Dat adres, de Via Abetone Inferiore, is iets dat ik altijd – vanaf de eerste keer dat ik er, meer dan twee decennia geleden een auto ophaalde – een mysterie heb gevonden. De secundaire weg naar Abetone. Maar waar is dan dat hele Abetone? Vanaf Bologna wordt het al aangegeven, maar op de kaart van Italië kun je ernaar zoeken tot je een ons weegt. Pas nu kom ik er achter dat Abetone op de grens van Emilia-Romagna en Toscane ligt, wat weer betekent dat het een internationale grenspost is geweest tot ergens diep in de 19de eeuw. Het zou inmiddels een vergeten dorpje zijn, maar je kunt er skiën, dus staan er een paar appartementengebouwen en een muffe discobar die de Witte Wolf heet.

Vandaag is het een perfecte, warme herfstdag, dus zal er geen modder op de weg liggen, noch een langzame stoet slome MPV’s met ski’s op het dak. Mijn route volgt de historische ader die ononderbroken van de Oostenrijkse grens bij de Brennerpas naar Abetone loopt, en dan van Pisa naar de kust – waarbij je dan elke zoveel kilometer een terracottakleurig huisje of relaisstation tegenkomt dat aangeeft hoe veel kilometer je hebt afgelegd. Het deel net na Abetone is gesloten vanwege een heuvelrally. Goed gebied voor een Ferrari om een bezoekje af te leggen, toch? Dat is dus starten en wegwezen. Vanaf de weg bij Zocca, is het terug over de Panaro-rivier, dan over de volgende heuvel – een van Benuzzi’s favorieten – naar Pavullo, om daar weer op de weg naar Abetone te komen.

Op het risico af dat je denkt dat ik te goed naar de charmante Dario heb geluisterd, vind ik de F12 inderdaad niets minder dan buitengewoon. Deze 6,3-liter V12 is niet iets waar je zomaar de baas over speelt. Hij is vervaarlijk, hij is listig. Je bent al bijna daar voor je hier bent vertrokken.
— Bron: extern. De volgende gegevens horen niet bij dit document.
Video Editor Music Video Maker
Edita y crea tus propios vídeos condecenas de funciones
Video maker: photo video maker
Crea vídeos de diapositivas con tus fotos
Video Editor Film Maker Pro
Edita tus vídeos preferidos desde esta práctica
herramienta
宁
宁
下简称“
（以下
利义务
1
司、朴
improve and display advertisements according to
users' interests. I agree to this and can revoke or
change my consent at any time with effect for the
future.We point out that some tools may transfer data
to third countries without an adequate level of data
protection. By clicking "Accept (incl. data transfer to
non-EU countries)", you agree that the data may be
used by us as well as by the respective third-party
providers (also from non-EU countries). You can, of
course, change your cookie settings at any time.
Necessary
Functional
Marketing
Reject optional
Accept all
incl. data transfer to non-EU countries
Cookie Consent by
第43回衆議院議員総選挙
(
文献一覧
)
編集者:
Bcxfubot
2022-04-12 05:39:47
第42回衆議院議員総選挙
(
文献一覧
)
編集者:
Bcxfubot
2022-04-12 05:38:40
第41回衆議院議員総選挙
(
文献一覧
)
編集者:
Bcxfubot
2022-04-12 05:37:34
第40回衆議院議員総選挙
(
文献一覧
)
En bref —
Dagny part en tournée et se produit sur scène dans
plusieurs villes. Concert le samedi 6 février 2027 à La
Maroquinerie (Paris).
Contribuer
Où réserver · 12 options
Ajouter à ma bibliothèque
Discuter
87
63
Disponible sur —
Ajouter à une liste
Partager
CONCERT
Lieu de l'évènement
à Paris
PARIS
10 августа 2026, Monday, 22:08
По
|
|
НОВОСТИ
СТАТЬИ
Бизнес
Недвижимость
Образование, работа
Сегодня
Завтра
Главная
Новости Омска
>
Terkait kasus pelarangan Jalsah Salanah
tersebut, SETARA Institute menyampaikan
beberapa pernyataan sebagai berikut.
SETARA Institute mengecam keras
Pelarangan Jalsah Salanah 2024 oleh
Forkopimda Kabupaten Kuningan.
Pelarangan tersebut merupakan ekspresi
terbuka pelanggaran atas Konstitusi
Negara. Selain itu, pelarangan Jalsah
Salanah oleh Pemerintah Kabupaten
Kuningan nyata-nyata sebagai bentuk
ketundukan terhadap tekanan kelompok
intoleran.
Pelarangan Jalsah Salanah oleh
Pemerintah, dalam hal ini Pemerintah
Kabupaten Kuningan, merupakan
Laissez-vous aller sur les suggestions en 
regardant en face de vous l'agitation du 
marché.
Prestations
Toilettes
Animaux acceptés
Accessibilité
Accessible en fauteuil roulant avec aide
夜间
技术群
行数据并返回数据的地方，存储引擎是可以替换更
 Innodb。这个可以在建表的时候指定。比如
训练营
Bang. Of je staat naast de weg. Als je niet heel precies hebt ingestuurd, dan is het jammer voor jou. En de snelheid waarmee ie naar de rode lijn op de toerenteller gaat, geeft je amper de tijd om te luisteren naar z’n geluid of te genieten van z’n karakter. Z’n prestaties lijken te komen uit een diepe, duistere, ondoorgrondelijke bron. Dus doe het om te beginnen rustig aan. Schakel vroeg. Relax. Hij reageert nog steeds als een duivel, en een heel snelle, listige duivel, dankzij de stadion-concertsterkte waarmee ie de mechanica en de orgelpijpen van de V12 bespeelt. Stel je dan open voor het volle pond en trap het gaspedaal echt in. Een kerstboomachtige hoeveelheid lichtjes zal gaan branden op het stuur, en als je dan de flipper aan de rechterkant van het stuur beroert, vlieg je naar de volgende versnelling en heb je nog meer vermogen. Het zijn die lichtjes die je doen opschakelen – de motor klinkt maar al te blij om alweer 8.400 tpm te mogen maken. Dan een bocht, en baf-baf-baf drie keer terug door de bak, de uitlaten spugen vuur, en je onderarmen voelen de krachten die de auto dan krijgt te verduren.

Maar ten zuiden van Pavullo bedenk ik dat mijn routekeuze niet goed was. Zelfs deze motor is niet in staat een eindeloze keten verkeer in te halen op een weg die nooit rechtuit gaat, met name niet omdat er ook een eindeloze rij auto’s van de andere kant komt. Toch zijn er ook andere manieren om van deze auto te genieten, en dat is meteen z'n kracht. Hij rijdt gemoedelijk. Je kunt er soepeltjes in sturen. Later die avond, als ik aan de lange weg terug naar Maranello begin, rijdt ie blij over de autostrada, in één rechte streep, en blijkt z’n cockpit een rustgevende cocon – tenzij je natuurlijke wat Italiaanse rap op hebt staan. In de dorpen en stadjes is het zicht naar buiten prima, en het manoeuvreren makkelijk. Alleen dat idiote systeem met vrijwel alle schakelaars op het stuur, stuurt een en ander in de war. (Voorbeeldjes: de richtingaanwijzers verwisselen rechts en links als je het stuur een slag hebt gedraaid, en de passagier in een rechts-gestuurde Ferrari kan niet bij het radiovolume. En ja, de grote Benuzzi is ook daar gewoon verantwoordelijk voor.) Maar vooral en boven al het andere is deze auto toch verfijnd en volwassen.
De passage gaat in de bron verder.